Huit heures du matin. Le rideau de fer est à peine levé que des dizaines de clients se ruent, panier au bras, sur les linéaires géants en self-service chargés de crèmes hydratantes, de soins pour bébé, de compléments alimentaires, de produits naturels ou vétérinaires… Ces officines, parfois appelées « low cost » (à bas coût), ou « discount », sont membres de groupements tels que Lafayette Conseil ou Univers Pharmacie, ou indépendantes (voir encadré p. 21). L’essentiel de leur chiffre d’affaires se fait sur la parapharmacie et le médicament conseil, vendus de 30 à 50 % moins cher qu’ailleurs. Et leur succès ne se dément pas, avec des ouvertures ou passages sous bannière réguliers dans de nombreuses villes.
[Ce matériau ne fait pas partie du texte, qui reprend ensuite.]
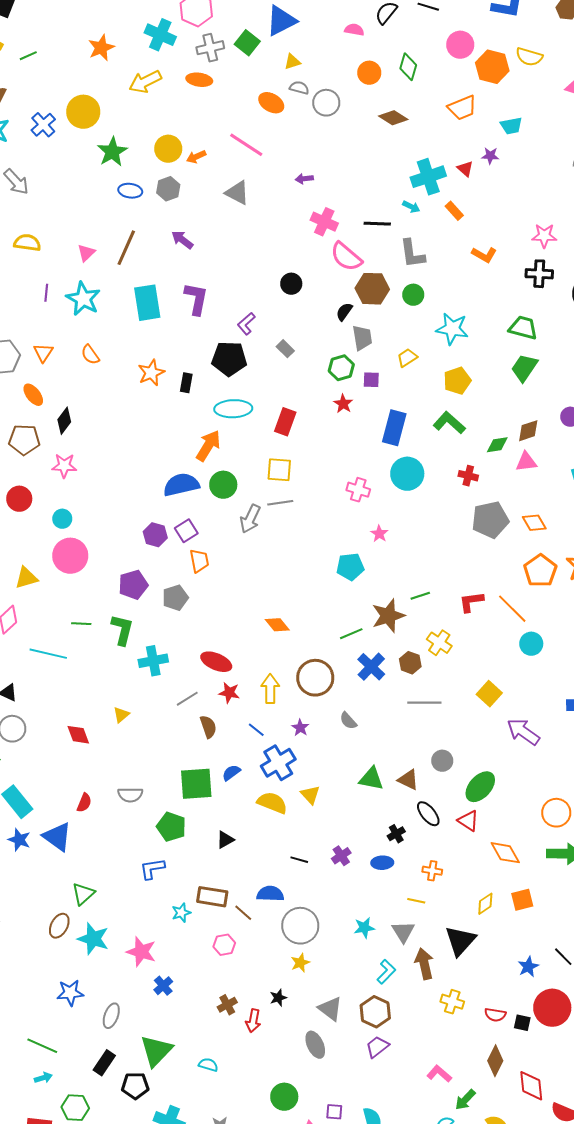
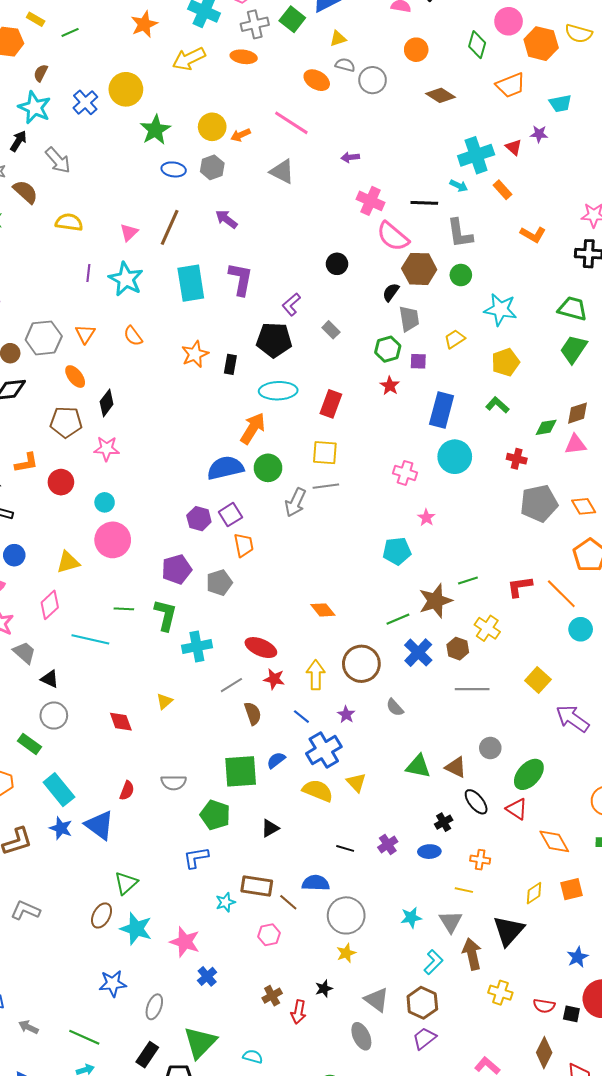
green diamond: (408, 67) -> (477, 45), moved
green L-shape: (449, 423) -> (497, 405), size x0.7

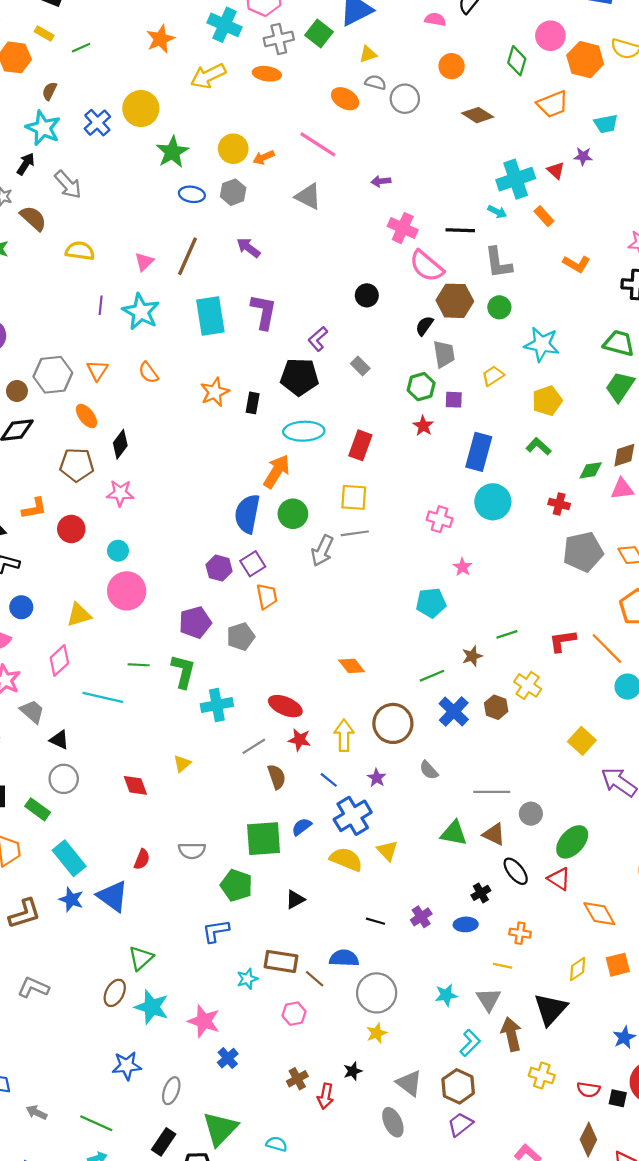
blue semicircle: (225, 468) -> (247, 514), turned -66
brown star: (435, 601) -> (472, 656), size x0.6
gray line: (472, 689) -> (492, 792), moved

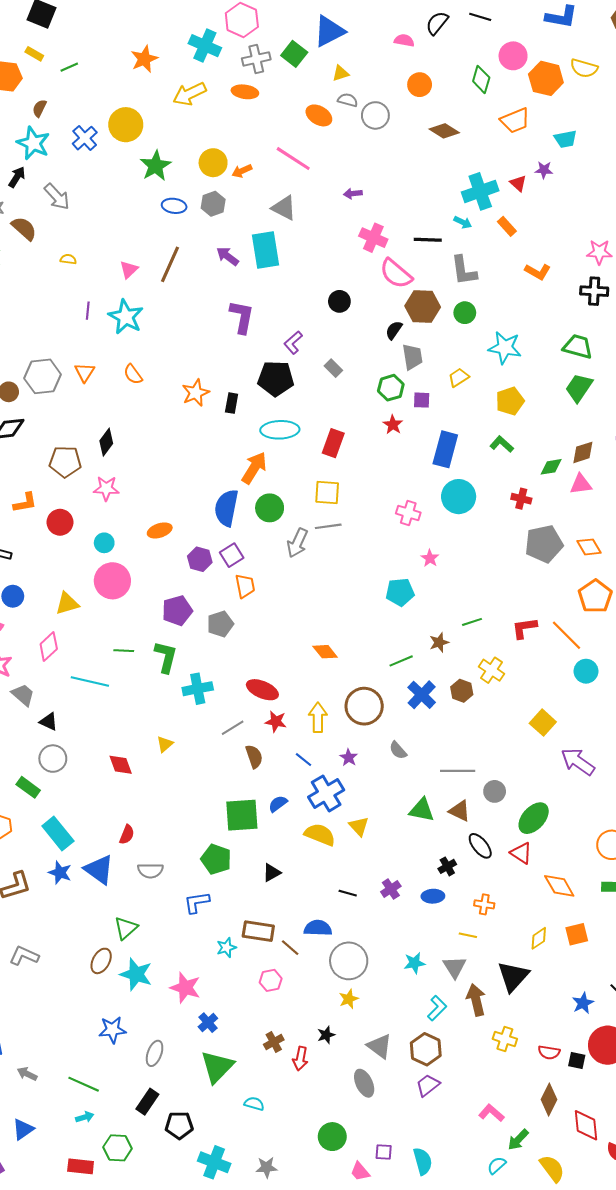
yellow semicircle: (80, 251) -> (68, 259), size x0.6
cyan rectangle: (210, 316) -> (265, 250), moved
orange ellipse: (86, 416) -> (160, 530), moved, turned -70
gray semicircle: (192, 851) -> (150, 871), moved
green triangle: (220, 1129) -> (217, 1067), moved

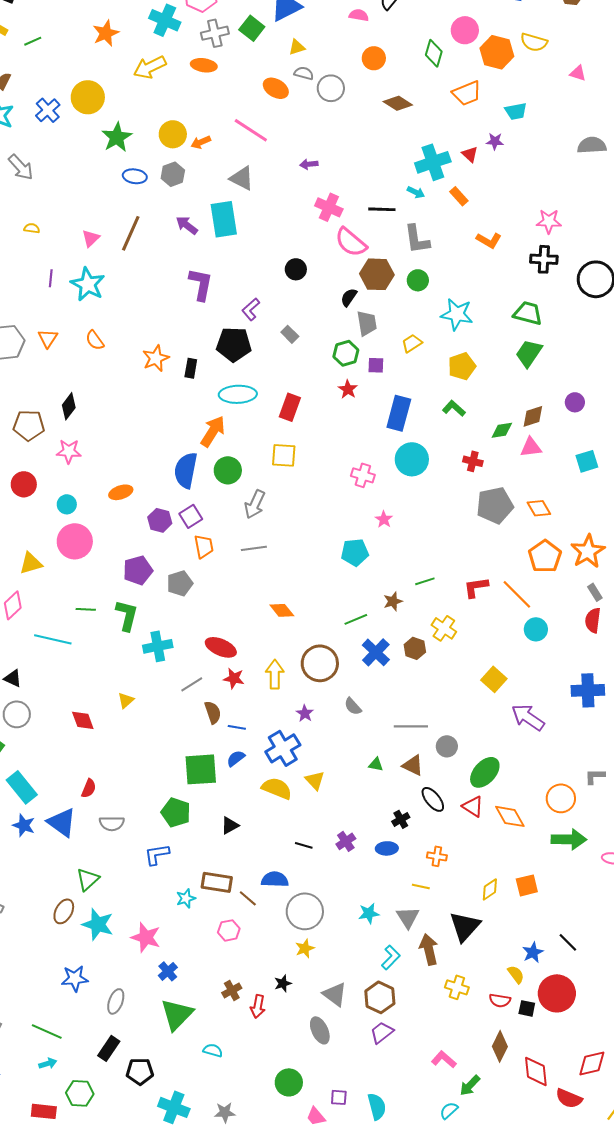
gray line: (328, 526) -> (254, 548), moved
blue line: (303, 760) -> (237, 727), moved, turned -30
green triangle: (422, 810) -> (376, 764), size x0.6
orange diamond: (559, 886) -> (510, 816), moved
yellow semicircle: (552, 1168) -> (516, 974), moved, size x0.7

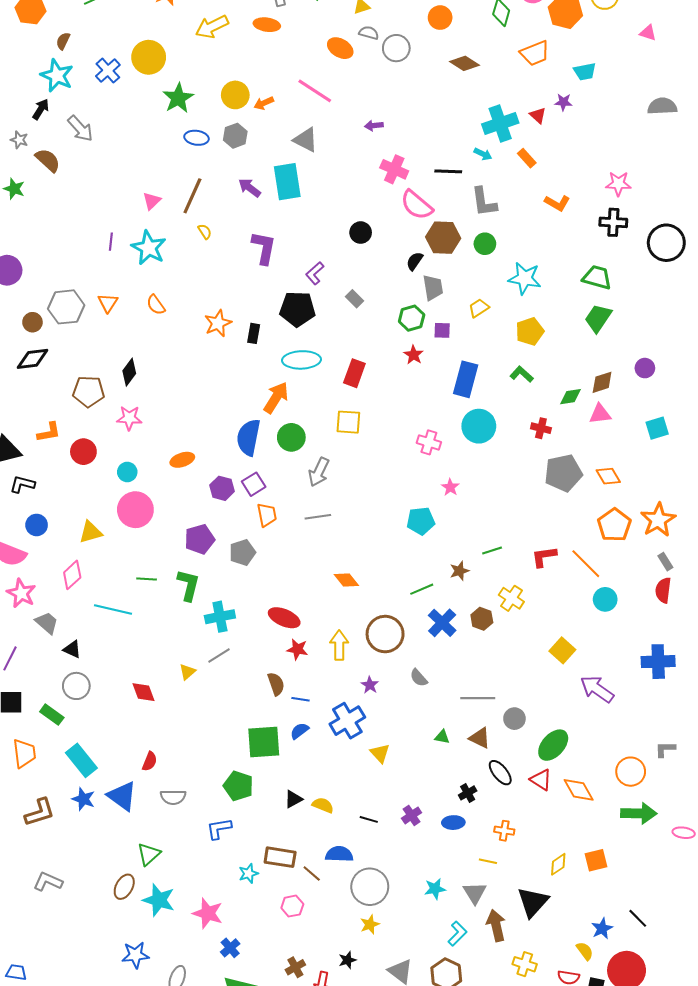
yellow semicircle: (32, 228) -> (205, 232), moved, turned 49
gray line: (192, 684) -> (219, 655), moved
yellow semicircle: (277, 788) -> (323, 805), moved, size x0.7

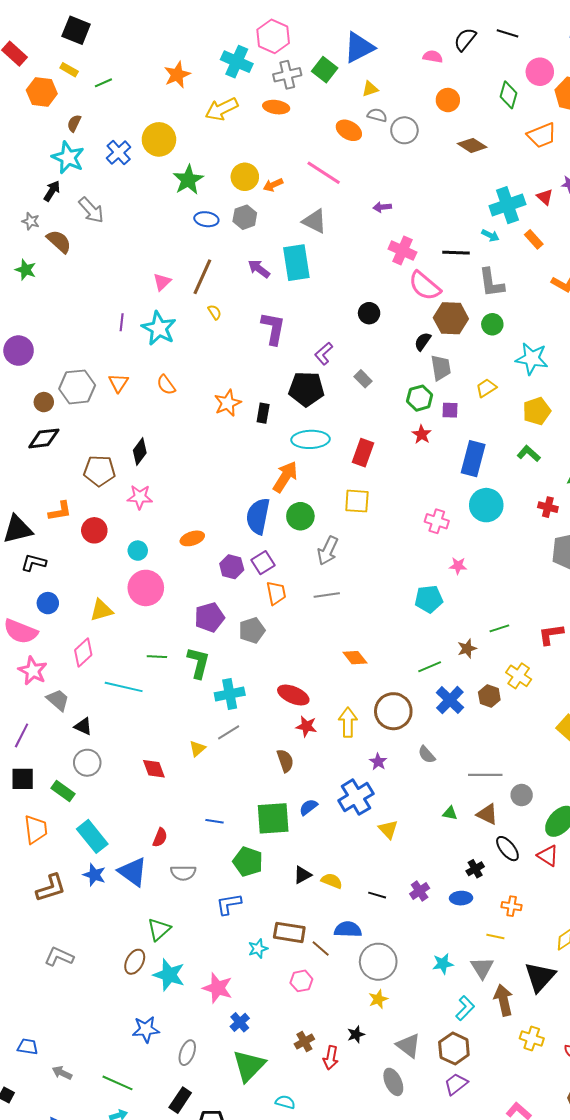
pink star: (450, 487) -> (458, 566), turned -30
blue line: (300, 699) -> (215, 821), moved

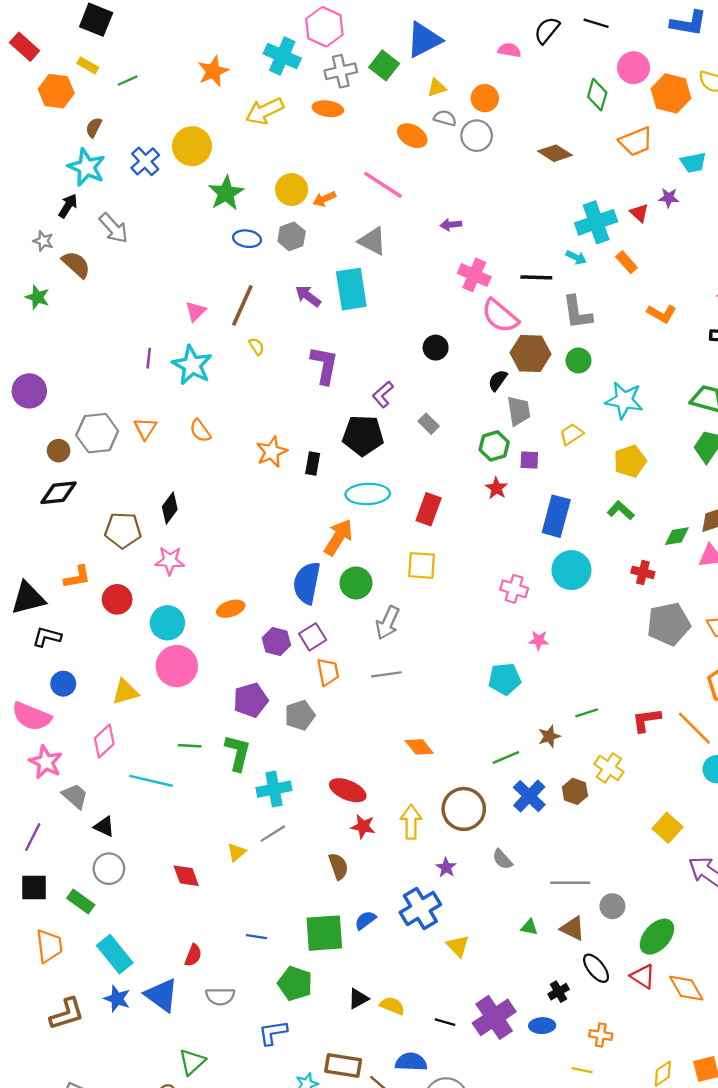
orange circle: (448, 100) -> (485, 98), moved
cyan circle: (138, 551) -> (167, 623), size x1.5
purple cross: (420, 891) -> (494, 1017), size x1.8

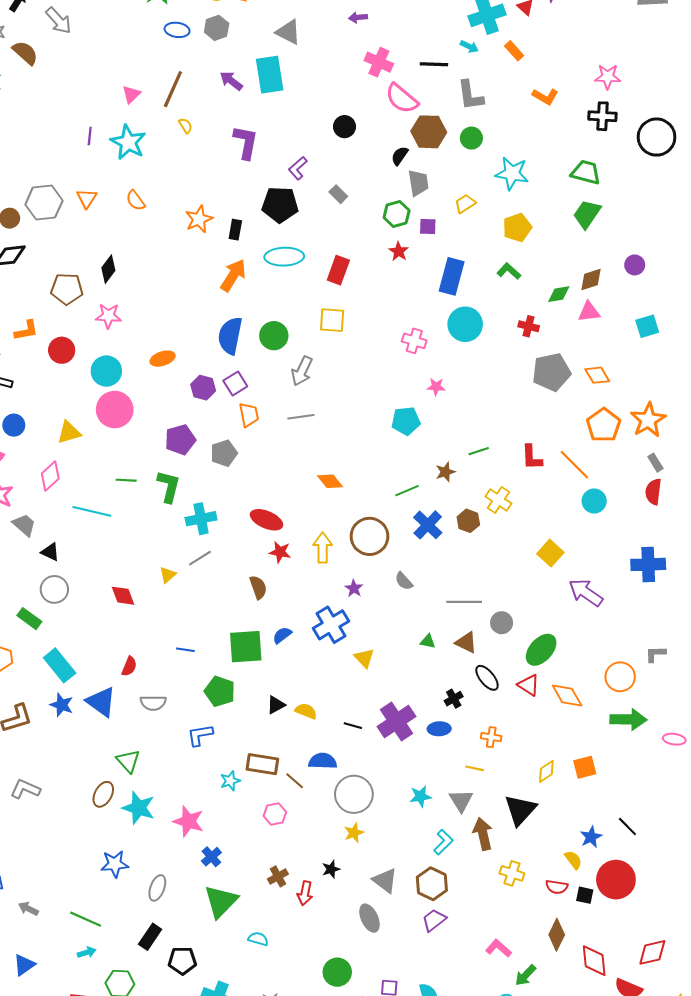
orange arrow: (338, 537) -> (233, 275), moved
red L-shape: (646, 720) -> (532, 457), turned -84
green triangle: (192, 1062) -> (128, 761), turned -30

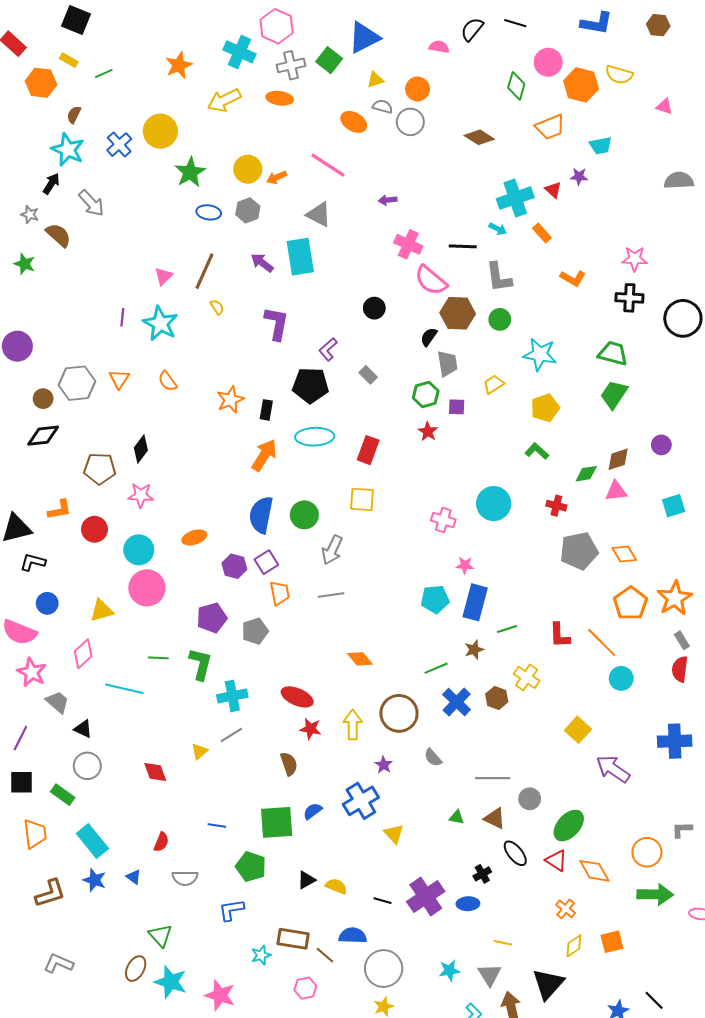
blue rectangle: (452, 276) -> (475, 602), moved
blue triangle: (101, 702) -> (134, 877), size x0.5
orange cross: (491, 737) -> (566, 909), moved, turned 30

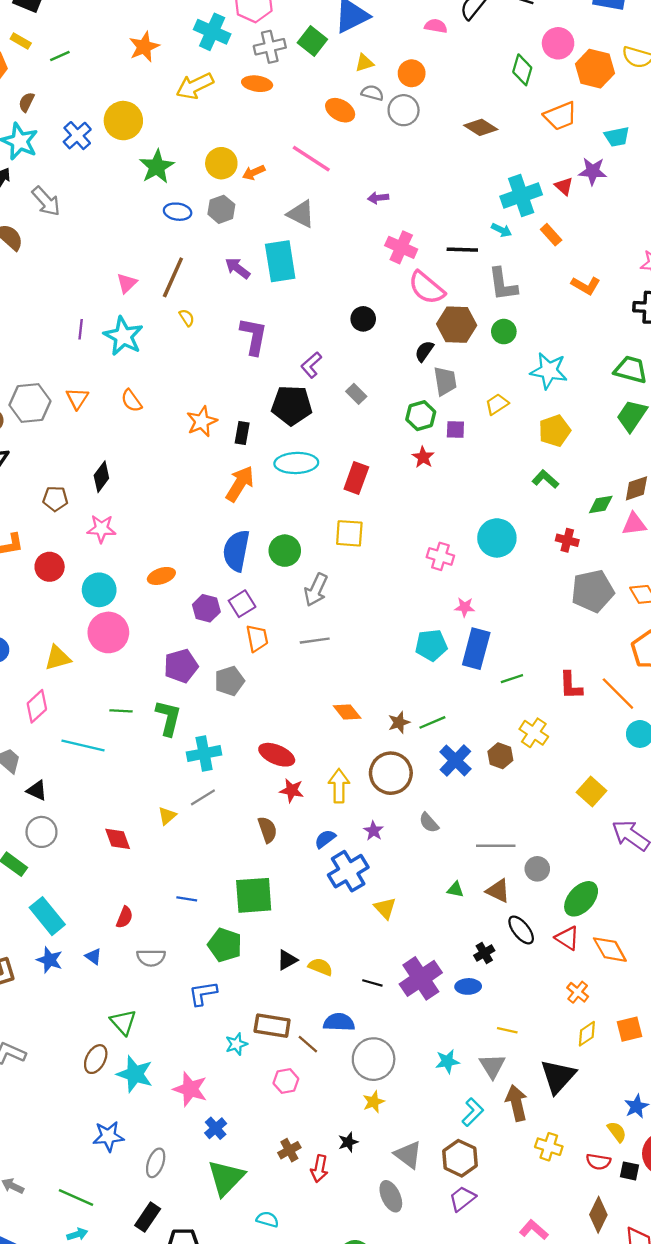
purple star: (579, 176) -> (593, 171), size x1.4
brown pentagon: (100, 469) -> (55, 499), size x0.7
brown star: (474, 650) -> (399, 722), moved
blue semicircle: (313, 811) -> (325, 839), moved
Pourtant, dans cet environnement calqué sur celui des grandes surfaces, les préparateurs exercent le même métier que dans une officine « traditionnelle » avec quelques nuances. Même au sein des grands groupements, « le titulaire est maître de l’organisation du travail au sein de son officine, de son planning de recrutement et de l’accompagnement de ses collaborateurs. Ainsi que de sa politique salariale sous toutes ses formes », pointe Hervé Jouves, président de Lafayette Conseil. Ce qui n’empêche pas certains traits communs à la plupart de ces pharmacies, conférant à leurs préparateurs un quotidien assez décalé par rapport à l’exercice habituel.

Un rythme soutenu

À l’exemple du rythme de travail qui tient à la fois du 100 mètres et du marathon dans ces lieux où se pressent quotidiennement de 800 à 5 000 clients selon la taille de la structure. Avec jusqu’à une vingtaine de comptoirs pour les accueillir, les conditions d’exercice sont parfois rock’n roll. « Nous étions confrontés à une marée humaine, avec parfois, devant les comptoirs, des queues de plus d’une heure, témoigne Julien, 35 ans, ancien préparateur du réseau Lafayette. Si l’on ajoute le bourdonnement des échanges d’une équipe d’une trentaine de collègues, le bruit de fond peut devenir difficilement supportable. Assorti d’une véritable fournaise l’été si la climatisation ne suit pas ».

Dans cette vente à flux tendu, prendre une pause café, ou simplement s’éclipser quelques instants aux toilettes, relève parfois de la gageure. Quand les préparateurs ne sont pas écartelés entre comptoir et back office. « On nous demandait, par talkie-walkie, d’aller chercher des produits au stock cinquante fois dans la journée », se souvient Jérôme, autre préparateur, qui a exercé dans un « low cost » du Sud de la France.

Plannings décalés

À ces journées plus épuisantes que la moyenne, se greffent des plannings souvent originaux pour adapter les horaires des équipes aux très larges amplitudes horaires, de 8 heures à 20 heures pour certaines à une ouverture 24 heures sur 24 pour d’autres. « La fréquentation est en hausse de 60 % depuis notre passage chez Lafayette, en mars 2014, constate Patrick Prioux, titulaire d’une pharmacie à Suresnes (Hauts-de-Seine). Malgré la suppression de la fermeture entre midi et deux, les préparateurs font toujours 35 heures hebdomadaires. Nous avons géré ces nouvelles contraintes par la mise en place de roulements et l’embauche d’une préparatrice et d’une rayonniste ».

Ces grilles horaires, plus ou moins concertées entre titulaire et préparateurs selon les cas, satisfont pleinement Magali, préparatrice dans une pharmacie rattachée au groupe Univers Pharmacie depuis 2010 à Versailles (Yvelines). « Je travaille quatre jours par semaine, du lundi au jeudi. J’ai un repos le vendredi une fois sur deux selon que je travaille le samedi ou pas. Un arrangement qui me sied à merveille », assure-t-elle. Même satisfaction chez Vincent, 50 ans, qui a enchaîné pendant neuf mois des CDD à la journée, pour des dépannages au pied levé, au sein de l’une des plus grosses officines « low cost » d’Aquitaine. « Un mode de fonctionnement qui me convenait, mais qui peut être très astreignant pour un préparateur ou une préparatrice avec de fortes contraintes familiales », admet-il.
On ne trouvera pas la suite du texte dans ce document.